AUSTIN, MINN. – While a number of Minnesota cities have declared themselves "welcoming" to immigrants and refugees, this southern Minnesota town of nearly 25,000 residents is actually doing something to prove it.

The Austin Area Minority Business Project is seeking immigrant, refugee and minority entrepreneurs who want help starting, sustaining or growing businesses.

The project, which has about 15 clients so far, is a collaboration of the Latino Economic Development Center, Immigration Law Center of Minnesota, Hispanic Advocacy and Community Empowerment through Research, Development Corporation of Austin and Ballard Spahr's pro bono legal team.

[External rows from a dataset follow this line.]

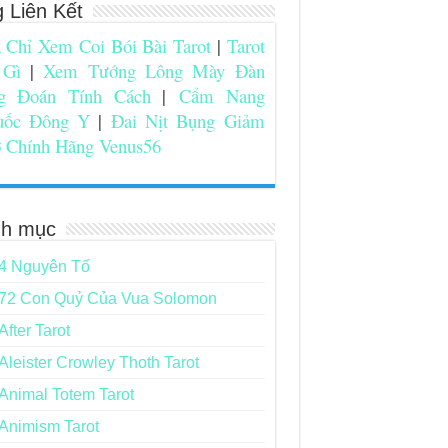
g Liên Kết
 Chỉ Xem Coi Bói Bài Tarot
|
Tarot
 Gì
|
Xem Tướng Lông Mày Đàn
g Đoán Tính Cách
|
Cẩm Nang
uốc Đông Y
|
Đai Nịt Bụng Giảm
 Chính Hãng Venus56
h mục
4 Nguyên Tố
72 Con Quỷ Của Vua Solomon
After Tarot
Aleister Crowley Thoth Tarot
Animal Totem Tarot
Animism Tarot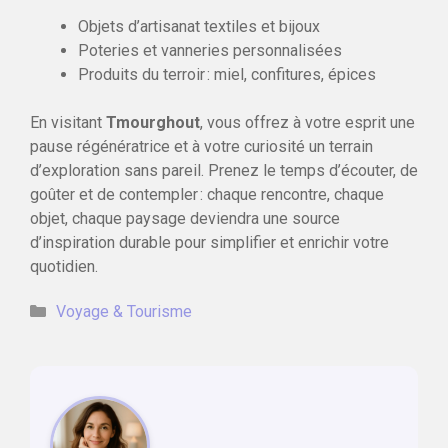
Objets d’artisanat textiles et bijoux
Poteries et vanneries personnalisées
Produits du terroir : miel, confitures, épices
En visitant
Tmourghout
, vous offrez à votre esprit une
pause régénératrice et à votre curiosité un terrain
d’exploration sans pareil. Prenez le temps d’écouter, de
goûter et de contempler : chaque rencontre, chaque
objet, chaque paysage deviendra une source
d’inspiration durable pour simplifier et enrichir votre
quotidien.
Catégories
Voyage & Tourisme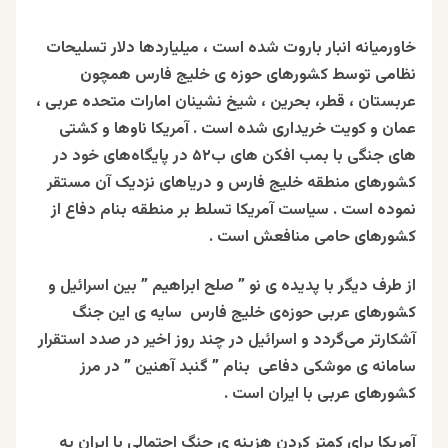
خاورمیانه انبار باروت شده‌ است ، میلیاردها دلار تسلیحات
نظامی توسط کشورهای حوزه‌ ی خلیج فارس همچون
عربستان ، قطر، بحرین ، شیخ نشینان امارات متحده عربی ،
عمان و کویت خریداری شده است . آمریکا ناوها و کشتی
های جنگی با بمب افکن های ب۵۲ در پایگاه‌های خود در
کشورهای منطقه خلیج فارس و دریاهای نزدیک آن مستقر
نموده است . سیاست آمریکا تسلط بر منطقه بنام دفاع از
کشورهای حامی منافعش است .
از طرف دیگر با پدیده‌‌ ی نو ” صلح ابراهیم ” بین اسرائیل و
کشورهای عربی حوزه‌ی خلیج فارس سایه‌ ی این جنگ
آشکارتر می‌گردد و اسرائیل در چند روز اخیر در صدد استقرار
سامانه‌ ی موشکی دفاعی بنام ” گنبد آهنین ” در مرز
کشورهای عربی با ایران است .
آمریکا برای کمتر کردن هزینه‌ ی جنگ احتمالی با ایران به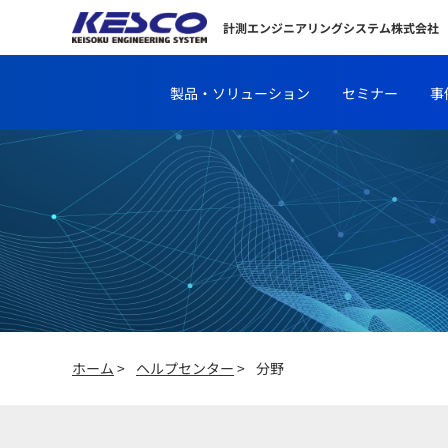
計測エンジニアリングシステム株式会社
製品・ソリューション
セミナー
事
ホーム
>
ヘルプセンター
>
分野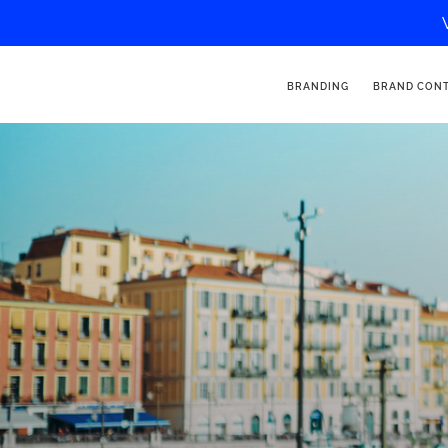
BRANDING
BRAND CON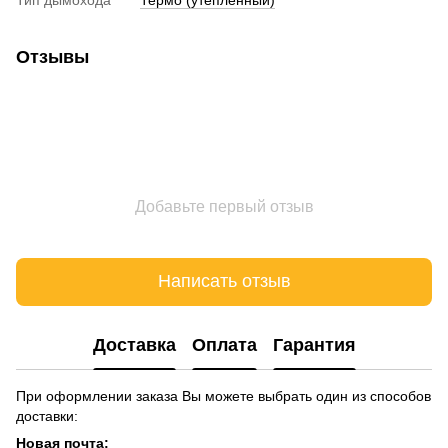
Отзывы
Добавьте первый отзыв
Написать отзыв
Доставка
Оплата
Гарантия
При оформлении заказа Вы можете выбрать один из способов
доставки:
Новая почта: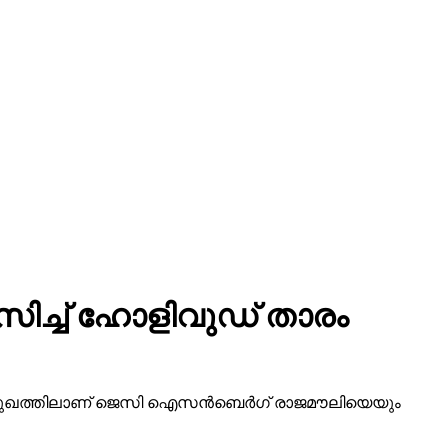
സിച്ച് ഹോളിവുഡ് താരം
ിമുഖത്തിലാണ് ജെസി ഐസന്‍ബെര്‍ഗ് രാജമൗലിയെയും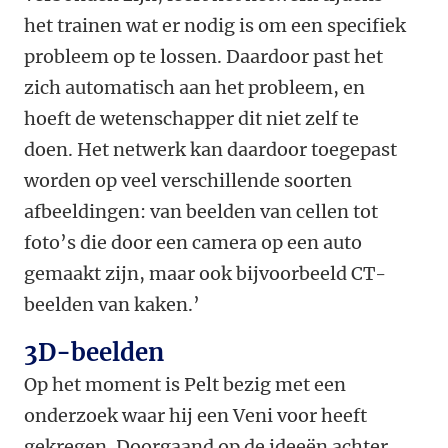
het trainen wat er nodig is om een specifiek
probleem op te lossen. Daardoor past het
zich automatisch aan het probleem, en
hoeft de wetenschapper dit niet zelf te
doen. Het netwerk kan daardoor toegepast
worden op veel verschillende soorten
afbeeldingen: van beelden van cellen tot
foto’s die door een camera op een auto
gemaakt zijn, maar ook bijvoorbeeld CT-
beelden van kaken.’
3D-beelden
Op het moment is Pelt bezig met een
onderzoek waar hij een Veni voor heeft
gekregen. Doorgaand op de ideeën achter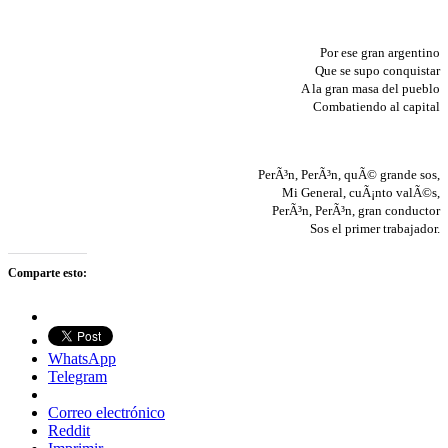
Por ese gran argentino
Que se supo conquistar
A la gran masa del pueblo
Combatiendo al capital
PerÃ³n, PerÃ³n, quÃ© grande sos,
Mi General, cuÃ¡nto valÃ©s,
PerÃ³n, PerÃ³n, gran conductor
Sos el primer trabajador.
Comparte esto:
WhatsApp
Telegram
Correo electrónico
Reddit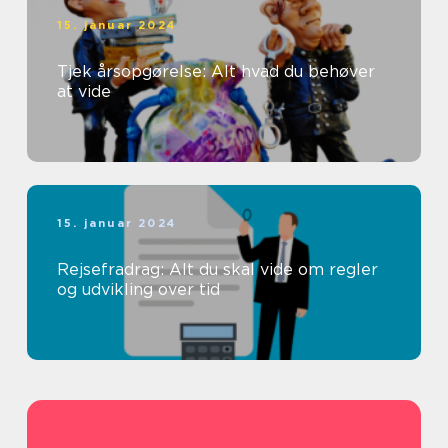
15. januar 2024
Tjek årsopgørelse: Alt hvad du behøver
at vide
15. januar 2024
Rejsefradrag: Alt du skal vide om regler
og udvikling over tid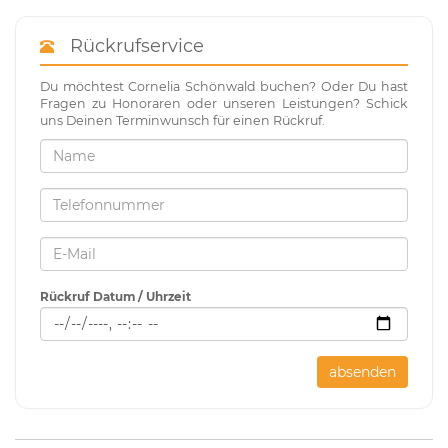
Rückrufservice
Du möchtest Cornelia Schönwald buchen? Oder Du hast
Fragen zu Honoraren oder unseren Leistungen? Schick
uns Deinen Terminwunsch für einen Rückruf.
Rückruf Datum / Uhrzeit
absenden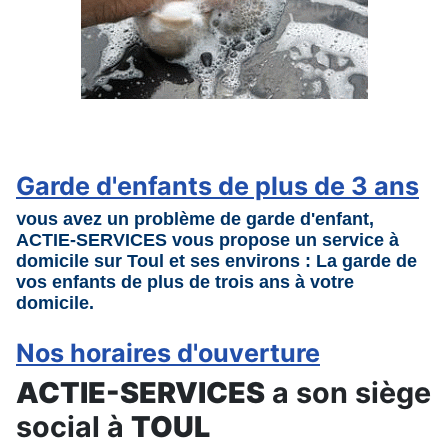
Garde d'enfants de plus de 3 ans
ous avez un problème de
garde d'enfant
,
V
ACTIE-SERVICES vous propose un service à
domicile sur
Toul
et ses environs : La garde de
vos enfants de plus de trois ans à votre
domicile.
Nos horaires d'ouverture
ACTIE-SERVICES
a son siège
social à
TOUL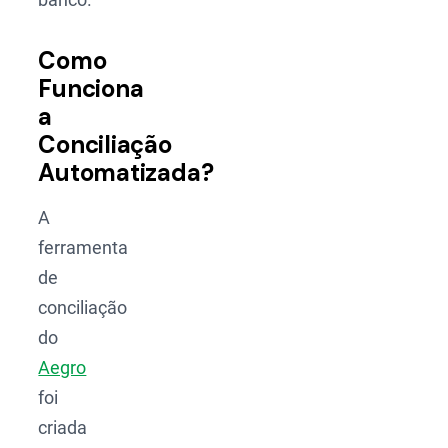
Como
Funciona
a
Conciliação
Automatizada?
A
ferramenta
de
conciliação
do
Aegro
foi
criada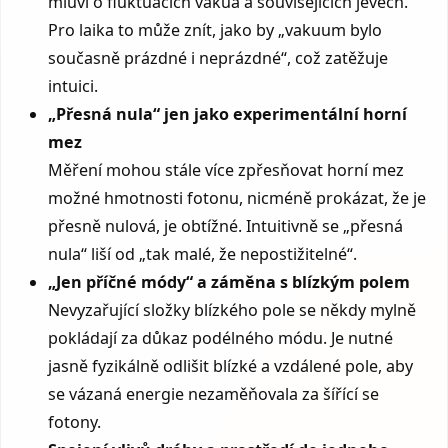
mluví o fluktuacích vakua a souvisejících jevech.
Pro laika to může znít, jako by „vakuum bylo
současně prázdné i neprázdné“, což zatěžuje
intuici.
„Přesná nula“ jen jako experimentální horní
mez
Měření mohou stále více zpřesňovat horní mez
možné hmotnosti fotonu, nicméně prokázat, že je
přesně nulová, je obtížné. Intuitivně se „přesná
nula“ liší od „tak malé, že nepostižitelné“.
„Jen příčné módy“ a záměna s blízkým polem
Nevyzařující složky blízkého pole se někdy mylně
pokládají za důkaz podélného módu. Je nutné
jasně fyzikálně odlišit blízké a vzdálené pole, aby
se vázaná energie nezaměňovala za šířící se
fotony.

The project started in September 2016 with a $165,000 grant from the Legal Services Advisory Committee of Minnesota; Bank of America donated the cash to be used for legal services related to economic development. The project got a second grant, for $200,000, funding its activities through June 2019.

Maylary Apolo said she and her husband, Mordecai, relied heavily on the project to start a small Asian grocery store in Austin. Apolo, who got her teacher's certificate while living in a refugee camp in Thailand, is fluent in English, Burmese and Karen and has worked as a professional interpreter and led a youth program at Nobles County Integration Collaborative before joining the Immigration Law Center as a legal assistant.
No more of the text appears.